The clump of material, now that I look closer, retains the outlines of the fasces with the axe-blade which was the primary symbol of the National Fascist Party.
As for the gerarchs, there were 12 ranks ranging from the Secretary of the party to a humble “capo nucleo,” or head of a unit. I haven’t pursued the subject any further than this, though I’m guessing that it was not the Secretary of the party who lived out here on the fringe of civilization.
Over time, I’ve noticed (with Lino’s help, usually) a few other traces of the period between 1921 and 1943. Pictures follow with what bits of elucidation I can provide.
Here is what I have managed to learn about “Roma intangibile.” The expression seems to have resulted from a mashup of events and remarks. We begin with the “Capture of Rome” (“Breccia di Porta Pia“), on September 20, 1870. It was the final event of the Risorgimento; the Papal States were defeated, and the way was open to the unification of Italy under its first king, Vittorio Emmanuele II.

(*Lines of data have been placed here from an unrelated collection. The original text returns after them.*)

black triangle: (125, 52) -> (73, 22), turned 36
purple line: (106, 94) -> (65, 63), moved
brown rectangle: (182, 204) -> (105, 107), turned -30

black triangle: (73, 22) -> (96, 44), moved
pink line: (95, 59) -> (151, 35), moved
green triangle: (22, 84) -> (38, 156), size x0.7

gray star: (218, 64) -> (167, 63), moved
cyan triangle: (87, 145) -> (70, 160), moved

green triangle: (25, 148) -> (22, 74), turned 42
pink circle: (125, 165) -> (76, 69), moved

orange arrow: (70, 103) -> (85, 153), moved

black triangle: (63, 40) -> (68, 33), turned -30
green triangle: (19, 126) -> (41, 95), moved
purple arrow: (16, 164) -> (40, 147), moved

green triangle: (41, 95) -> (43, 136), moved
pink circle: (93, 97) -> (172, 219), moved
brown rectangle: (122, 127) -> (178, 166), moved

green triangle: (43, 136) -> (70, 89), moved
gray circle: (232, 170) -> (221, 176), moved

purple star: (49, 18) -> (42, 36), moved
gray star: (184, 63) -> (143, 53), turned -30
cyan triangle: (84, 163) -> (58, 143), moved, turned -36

In 1875, Umberto I (King of Italy from 1878-1900) referred to Rome as the “unbreakable seal of Italian unity.” In 1886, he used the term “Rome, an intangible conquest.” (This deserves much explanation and exegesis, which is beyond me. Just stay with me here.) It is at that point that the principle of “Intangible Rome” entered history.
The phrase caught on; in fact, it became so popular that in 1895 a certain Carlo Bartezaghi, an enterprising industrialist from Milan, created a bronze medal showing the she-wolf (symbol of Rome) and the motto “Roma Intangibile.” He led people to believe that it was an ancient object and managed to fool a number of numismatic experts for a while, but that’s beside our point. The term became part of the popular lexicon.
In 1900, Vittorio Emmanuele III, in his first proclamation to the Italian people, recalled “…the unity of the Fatherland that is epitomized in the name of Roma intangibile, symbol of greatness and pledge of integrity for Italy.”
Fading monuments have such a melancholy aspect, not so much because they’re fading but because they used to matter, sometimes a lot, and now they’re fading.